This article was published on October 29th, 2018
If there is one thing this world needs right now, it is more love, understanding, compassion, and a bit of reaching across the table in effort to squash ill feelings. Nearly everyone is guilty at some point in their lives of hurting fellow human beings. To err is human. No one person is ever right about everything and there is nothing wrong with admitting you were wrong, even if you were the bully of LGBT people in the past. If you know someone who is gay that you bullied, here are the six ways you can take to correct your wrongdoings and end up with both of you feeling better about the situation in the end.
Do some soul searching.

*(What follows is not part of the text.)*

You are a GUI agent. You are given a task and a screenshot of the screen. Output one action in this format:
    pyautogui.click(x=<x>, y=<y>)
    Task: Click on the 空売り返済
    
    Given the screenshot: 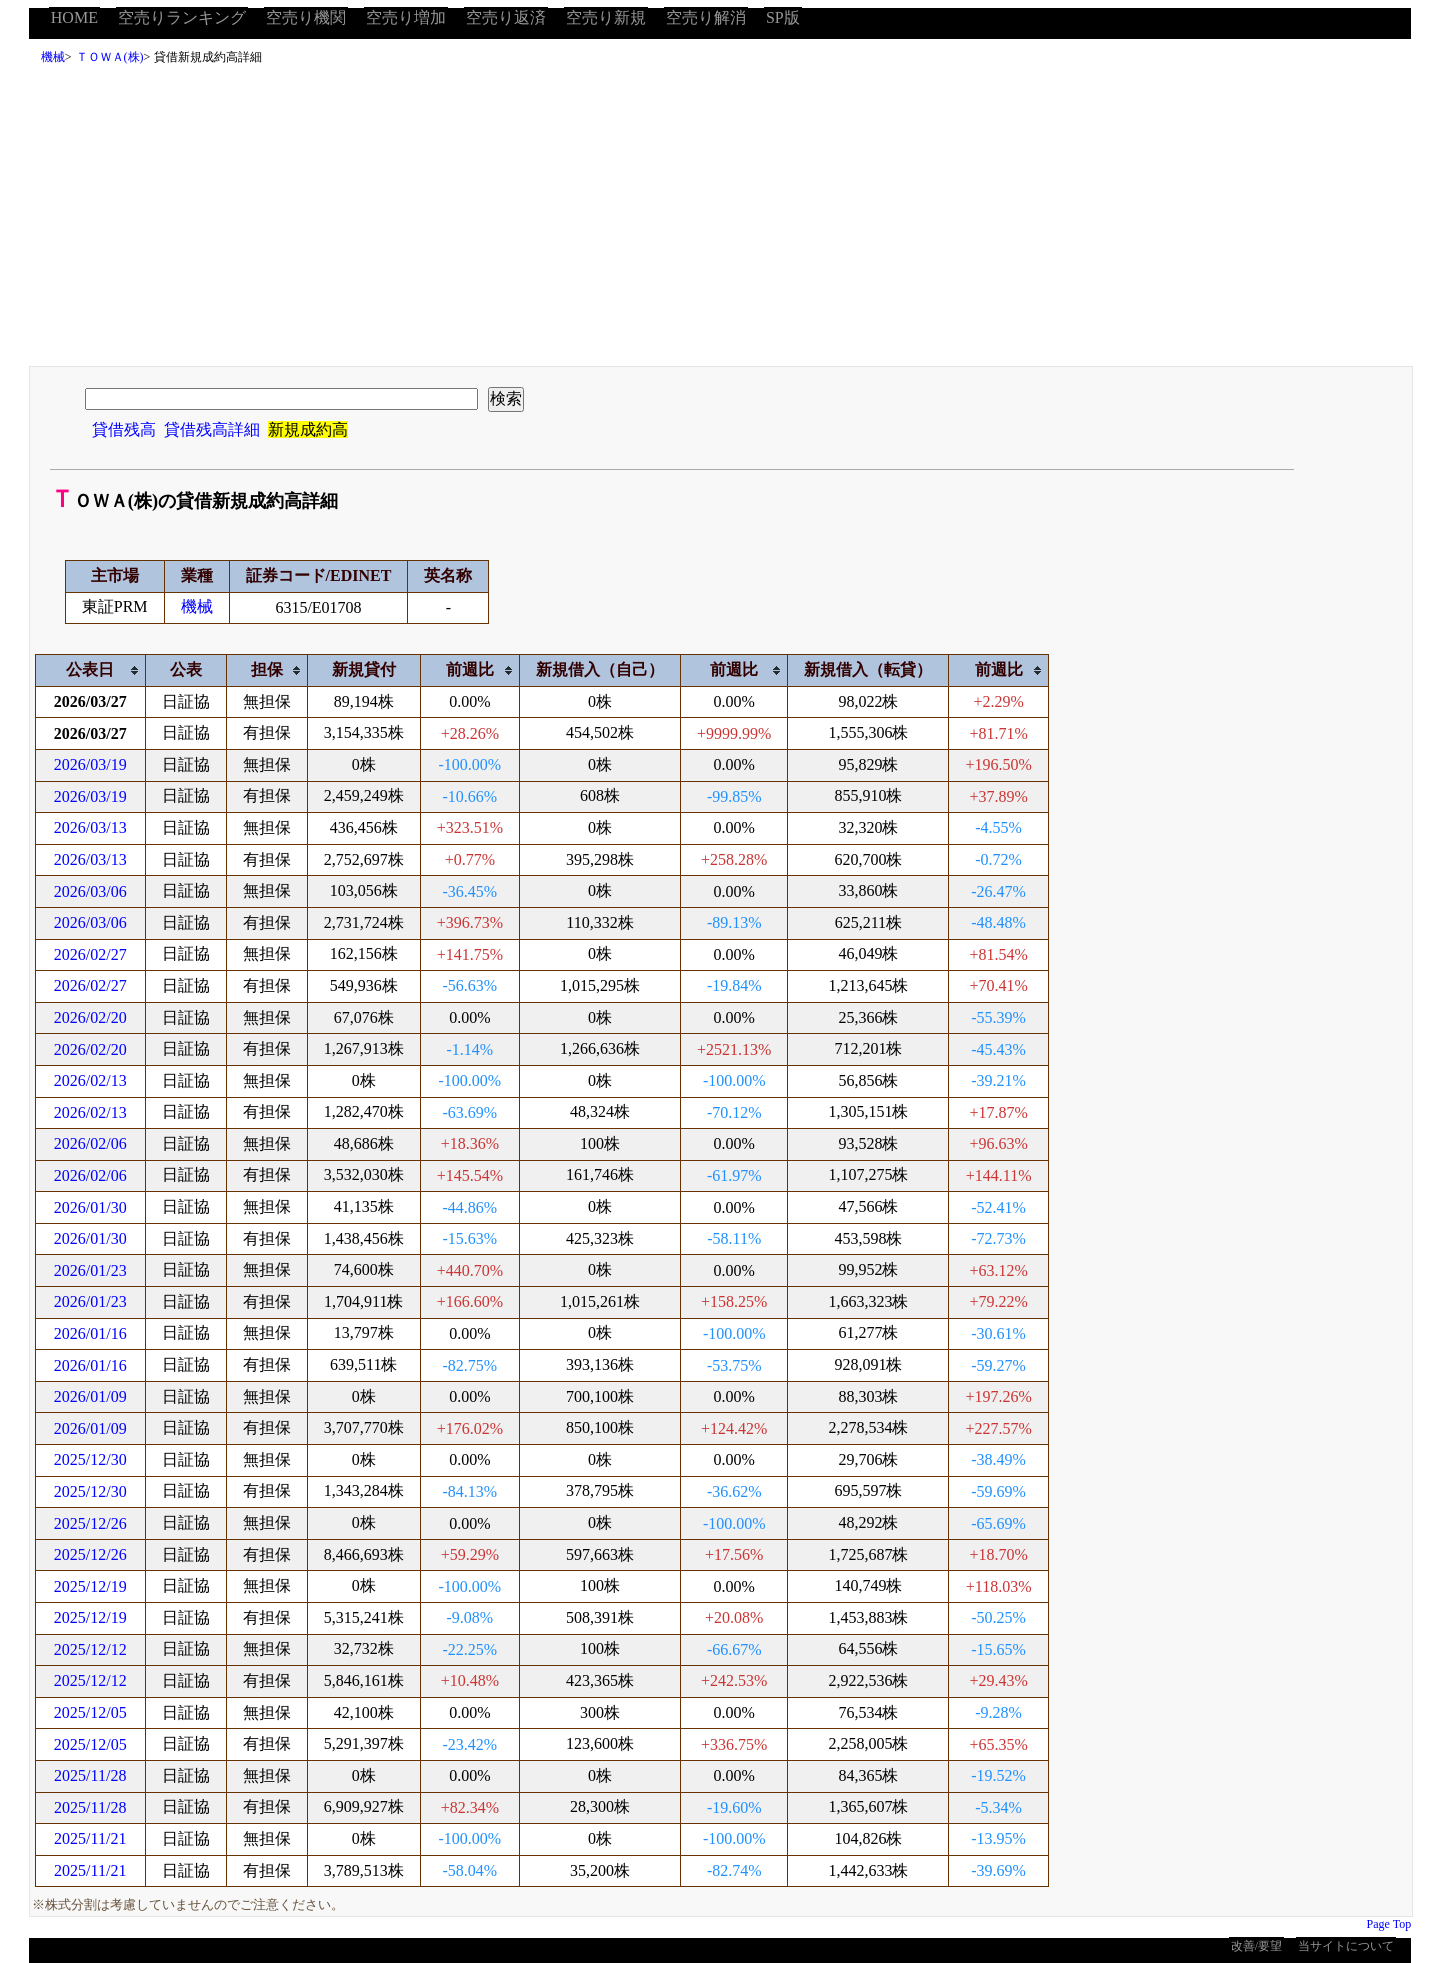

Why are you coming clean about your past bullying? Is it guilt? A reflection of yourself in your victim? A new understanding of the consequences of your actions? Know why you are apologizing to truly grasp the magnitude of your bullying. Realizing you were the problem is the first step.
Do your research. LGBT people are 30% more likely to commit suicide and 50% more likely to suffer from depression. You mightn’t really get the picture of the mental PTSD you inflicted upon someone without realizing that queer people are disproportionately more likely to get bullied and suffer the psychological aftermath.
Own up to your past mistakes. Possibly the best way to approach a situation like this one is to face it head on. You fucked up, and now is no better time than to make amends. Start out on the right foot by owning up to your mal behavior and apologizing.
Don’t make any excuses for your actions. Even if all the kids were doing it, that is still no excuse for your negative feedback you vomited onto your victim. There is no justification for taking your shit out on another human being just because they are smaller, weaker, or different than you. There is no such thing as normal, so technically everyone is not normal.
Say you are sorry and mean it. Once you realize how badly you hurt someone and are ready to ask their forgiveness, apologize and mean it with your whole being. Don’t be surprised if the person is unwilling to forgive you.
Try and seek a resolution, but don’t demand it. Ask if there is anything that you could do to better the situation. Sometimes, your former victim just wants an apology or hug. Other times, they wrote your sorry ass off long ago and currently want nothing to do with you. Actions speak louder than words, so read their body language and decide whether or not you want to push something onto them like trying to make amends or progressing forward with an understanding.
This is about them healing, not you. It’s good to own up to your past life as a bully of LGBT people or person, but you should be wanting to do it for the sake of your victim and to right a wrong. Not just to clear your own conscience.